F5 Public Cloud Solutions > 6. Welcome to F5 Agility 2018 – Secure BIG-IP and Application deployments in AWS documentation! > 6.3. Securing App with WAF Policy Source | Edit on
6.3.3. Create Base WAF Child Policy¶
Task 1 - Simulate attacks to demonstrate common web app vulnerabilities.
Open browser and go to https://<Elastic IP> to access the Hackazon website
Under Special selection click on any sale item displayed
Note the product id in the browser address bar
In the browser address bar append or 1=1 then press Enter
Note
This is a common sql injection attack and although this did not return anything exciting the search request was accepted and processed with response.
In the Search field enter <script>alert(“Your system is infected! Call 999-888-7777 for help.”)</script> and press Enter
Note
This is a common Cross-site scripting (XSS) attack and although this did not return anything exciting the search request was accepted and processed with response.
Also some modern versions of browsers will block this request from displaying a response, but the request was actually sent to the application. If Chrome blocks it you can try on another browser.
Task 2 - Create new waf policy to mitigate the vulnerabilities using info on table below:
Policy Name | waf_baseOnly |
Policy Type | Security |
Parent Policy | waf_base |
Virtual Server | hackazon_vs |
Enforcement Mode | Blocking |
Select the Security->Application Security->Security Policies->Policies List page
Click Create New Policy
Select Advanced options
For Policy Name enter waf_baseOnly
For Policy Type select Security
For Parent Policy enter waf_base
Select OK to accept warning
For Virtual Server select hackazon_vs
Change Enforcement Mode to Blocking
Click Create Policy
Note
This creates a child security policy which inherits the settings from the waf_base Parent Policy. The parent policy settings was created using Rapid Deployment Template which includes several common security measures and thousands of attack signatures.
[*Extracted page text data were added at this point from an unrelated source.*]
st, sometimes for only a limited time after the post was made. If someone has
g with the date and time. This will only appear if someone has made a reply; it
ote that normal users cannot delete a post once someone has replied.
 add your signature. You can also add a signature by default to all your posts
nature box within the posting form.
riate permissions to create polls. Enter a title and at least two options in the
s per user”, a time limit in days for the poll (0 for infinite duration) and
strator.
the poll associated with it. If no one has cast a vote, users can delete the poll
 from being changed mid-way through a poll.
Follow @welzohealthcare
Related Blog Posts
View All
Signature Staging is Disabled for this lab demo but most likely will be enabled for production environments.
Task 3 - Test WAF policy.
Select the Local Traffic->Virtual Servers->Virtual Servers List page
Click the hackazon_vs to display Virtual Server Properties
Click the Security->Policies tab to display Policy Settings
In the Log Profile ensure waf_log profile is selected
Select update
Open browser and go to https://<Elastic IP>/product/view?id=101 or 1=1. You should receive a block message similar to below. Take note of the Support ID number.
Return to hackazon main page
In the Search field type <script>alert(“Your system is infected! Call 999-888-7777 for help.”)</script> and press Enter. You should see a similar block message. Take note of the Support ID number.
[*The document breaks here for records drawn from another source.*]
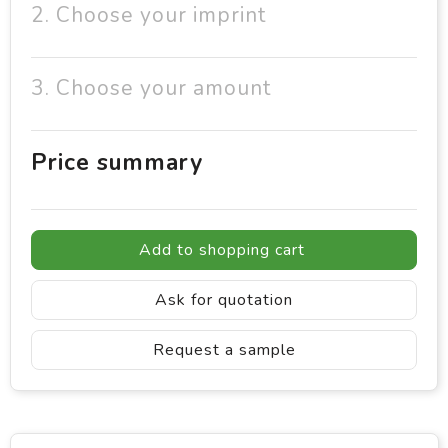
2. Choose your imprint
3. Choose your amount
Price summary
Add to shopping cart
Ask for quotation
Request a sample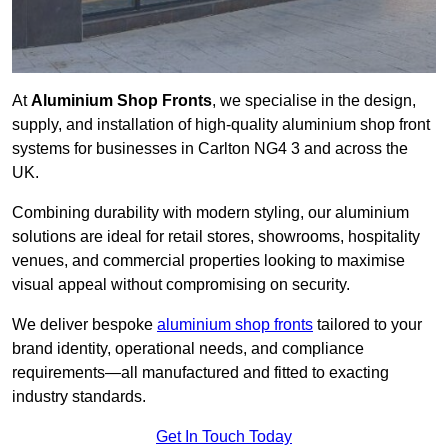
At
Aluminium Shop Fronts
, we specialise in the design,
supply, and installation of high-quality aluminium shop front
systems for businesses in Carlton NG4 3 and across the
UK.
Combining durability with modern styling, our aluminium
solutions are ideal for retail stores, showrooms, hospitality
venues, and commercial properties looking to maximise
visual appeal without compromising on security.
We deliver bespoke
aluminium shop fronts
tailored to your
brand identity, operational needs, and compliance
requirements—all manufactured and fitted to exacting
industry standards.
Get In Touch Today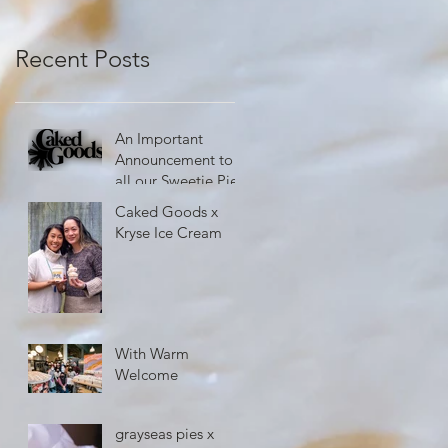
Recent Posts
An Important
Announcement to
all our Sweetie Pies
Caked Goods x
Kryse Ice Cream
With Warm
Welcome
grayseas pies x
Task 4 - Review WAF event logs on BIG-IP GUI.
Select the Security->Event Logs->Application->Requests page
Select the Event with the matching Support ID noted on the block pages
Note
You can view the “Decoded Requests” and the “Original Request” however the “Response” is not captured by default.
Select Attack Signatures Detected to view details of the request that triggered the violation.